Implied bounds on nested references + variance = soundness hole

[aturon]

The combination of variance and implied bounds for nested references opens a hole in the current type system:

static UNIT: &'static &'static () = &&();

fn foo<'a, 'b, T>(_: &'a &'b (), v: &'b T) -> &'a T { v }

fn bad<'a, T>(x: &'a T) -> &'static T {
    let f: fn(&'static &'a (), &'a T) -> &'static T = foo;
    f(UNIT, x)
}

This can likely be resolved by checking well-formedness of the instantiated fn type.

---

Update from @pnkfelix :

While the test as written above is rejected by Rust today (with the error message for line 6 saying "in type &'static &'a (), reference has a longer lifetime than the data it references"), that is just an artifact of the original source code (with its explicit type signature) running up against one new WF-check.

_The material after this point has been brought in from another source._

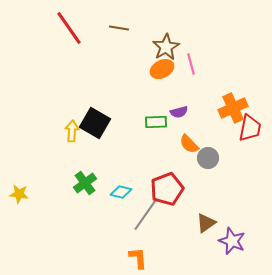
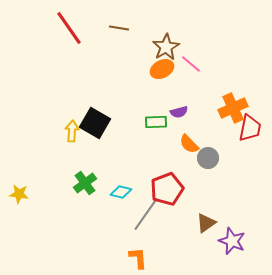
pink line: rotated 35 degrees counterclockwise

The fundamental issue persists, since one can today write instead:

static UNIT: &'static &'static () = &&();

fn foo<'a, 'b, T>(_: &'a &'b (), v: &'b T) -> &'a T { v }

fn bad<'a, T>(x: &'a T) -> &'static T {
    let f: fn(_, &'a T) -> &'static T = foo;
    f(UNIT, x)
}

(and this way, still get the bad behaving fn bad, by just side-stepping one of the explicit type declarations.)

[aturon]

What's going on here is that foo gets to assume that 'b: 'a, but this isn't actually checked when producing f.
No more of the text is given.